- ICH GCP
- US Clinical Trials Registry
- Clinical Trial NCT00005802
Chemotherapy Followed by Donor White Blood Cells Plus Interleukin-2 in Treating Patients With Acute Myeloid or Lymphocytic Leukemia
Chemotherapy (CT) Followed by Donor Lymphocyte Infusion (DLI) Plus Interleukin 2 (IL-2) for Patients With Relapse Acute Myeloid or Lymphoid Leukemia After Allogeneic Hematopoietic Transplant
RATIONALE: Drugs used in chemotherapy use different ways to stop cancer cells from dividing so they stop growing or die. Interleukin-2 may stimulate a person's white blood cells to kill leukemia cells. Treating donor white blood cells with interleukin-2 in the laboratory may help them kill more cancer cells.

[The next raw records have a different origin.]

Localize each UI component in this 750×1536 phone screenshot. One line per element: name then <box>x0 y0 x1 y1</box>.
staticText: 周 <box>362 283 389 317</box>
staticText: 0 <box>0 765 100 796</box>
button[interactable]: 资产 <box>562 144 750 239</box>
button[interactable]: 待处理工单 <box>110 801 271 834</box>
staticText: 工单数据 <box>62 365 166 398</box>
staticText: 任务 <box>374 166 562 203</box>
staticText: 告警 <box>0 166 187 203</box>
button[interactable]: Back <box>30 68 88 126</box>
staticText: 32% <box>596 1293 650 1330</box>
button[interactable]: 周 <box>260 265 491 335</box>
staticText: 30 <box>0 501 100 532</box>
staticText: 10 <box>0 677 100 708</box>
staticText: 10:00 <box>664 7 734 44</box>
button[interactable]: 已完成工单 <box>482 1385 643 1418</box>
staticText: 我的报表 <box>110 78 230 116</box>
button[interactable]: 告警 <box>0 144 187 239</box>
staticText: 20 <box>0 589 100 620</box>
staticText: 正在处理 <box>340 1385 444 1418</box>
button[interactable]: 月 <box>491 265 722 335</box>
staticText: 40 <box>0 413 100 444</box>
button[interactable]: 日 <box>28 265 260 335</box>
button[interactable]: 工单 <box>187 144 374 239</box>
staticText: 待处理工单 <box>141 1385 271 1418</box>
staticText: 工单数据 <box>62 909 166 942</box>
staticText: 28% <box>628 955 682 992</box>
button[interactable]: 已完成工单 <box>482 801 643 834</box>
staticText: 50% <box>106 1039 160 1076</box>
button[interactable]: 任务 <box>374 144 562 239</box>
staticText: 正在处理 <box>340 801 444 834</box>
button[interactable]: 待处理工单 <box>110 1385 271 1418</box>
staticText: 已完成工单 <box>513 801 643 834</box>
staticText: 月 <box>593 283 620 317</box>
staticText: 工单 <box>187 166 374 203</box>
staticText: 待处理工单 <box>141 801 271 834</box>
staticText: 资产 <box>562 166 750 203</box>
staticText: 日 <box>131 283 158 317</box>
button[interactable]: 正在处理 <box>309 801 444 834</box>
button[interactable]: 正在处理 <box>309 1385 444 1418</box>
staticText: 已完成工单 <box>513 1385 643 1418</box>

PURPOSE: This phase I/II trial is studying the side effects and best dose of interleukin-2 when given after chemotherapy and donor white blood cells and to see how well they work in treating patients with acute myeloid leukemia or acute lymphoid leukemia.
Study Overview
Status
Conditions
Detailed Description
OBJECTIVES:
- Determine the maximum tolerated dose of interleukin-2 following donor lymphocyte infusion and chemotherapy in patients with relapsed acute myeloid or lymphoid leukemia after allogeneic peripheral blood stem cell transplantation.
- Determine the toxicity and efficacy of this regimen in these patients.

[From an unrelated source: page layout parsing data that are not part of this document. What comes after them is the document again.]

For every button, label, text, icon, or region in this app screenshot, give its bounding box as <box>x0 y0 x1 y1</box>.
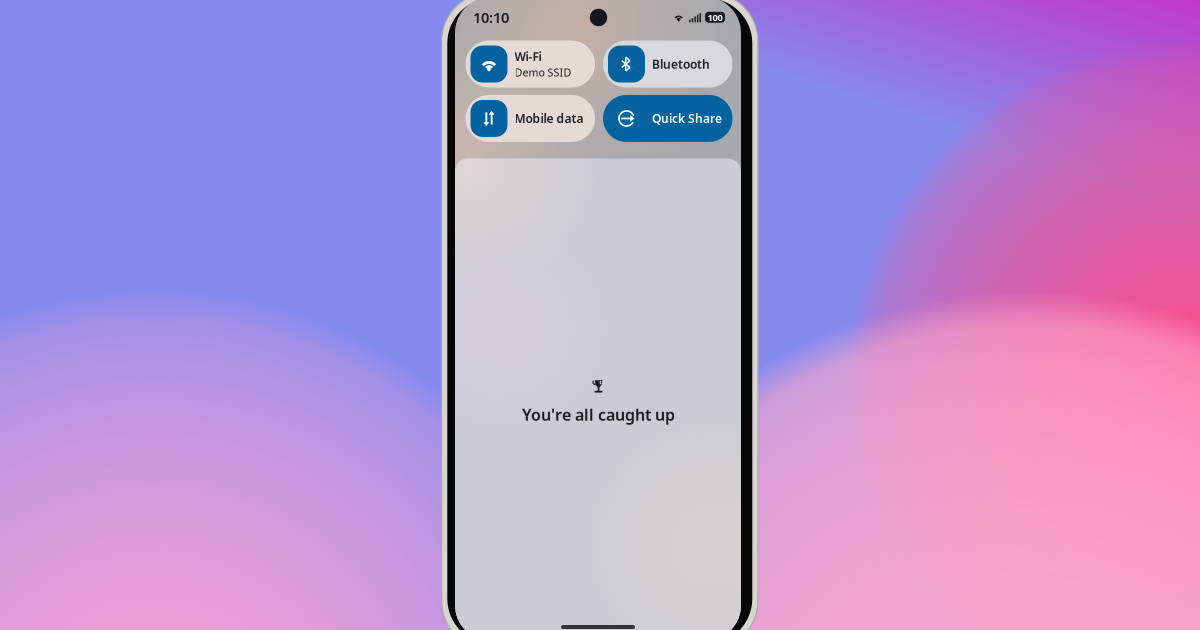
staticText: You're all caught up <box>522 404 675 425</box>
button[interactable]: Bluetooth <box>603 40 732 88</box>
button[interactable]: Wi-Fi <box>466 40 595 88</box>
staticText: Quick Share <box>652 110 722 126</box>
button[interactable]: Mobile data <box>466 95 595 142</box>
staticText: Bluetooth <box>652 56 710 72</box>
staticText: 100 <box>708 11 722 24</box>
staticText: Mobile data <box>514 110 584 126</box>
staticText: Wi-Fi <box>514 49 542 65</box>
staticText: Demo SSID <box>514 65 572 79</box>
staticText: 10:10 <box>473 8 509 27</box>
button[interactable]: Quick Share <box>603 95 732 142</box>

OUTLINE: This is a dose escalation study of interleukin-2 (IL-2). Patients are stratified according to disease status after chemotherapy (acute myeloid leukemia (AML) in complete remission (CR) vs acute lymphoid leukemia (ALL) or AML not in CR).
Patients receive one of three induction chemotherapy regimens, depending on type of leukemia, prior treatment, and response.
- Regimen 1: Patients receive high dose cytarabine IV over 2 hours twice a day on days 1, 3, and 5.
- Regimen 2: Patients receive mitoxantrone IV over 15 minutes and etoposide IV over 30 minutes on days 1-5.
- Regimen 3: Patients receive fludarabine IV over 30 minutes on days 1-5, cytarabine IV over 2 hours on days 1-4, and filgrastim (G-CSF) subcutaneously beginning on day 1 and continuing until blood counts recover.
Patients with extramedullary relapse receive local radiotherapy. Patients with ALL or CNS relapse receive intrathecal methotrexate with or without hydrocortisone and cytarabine.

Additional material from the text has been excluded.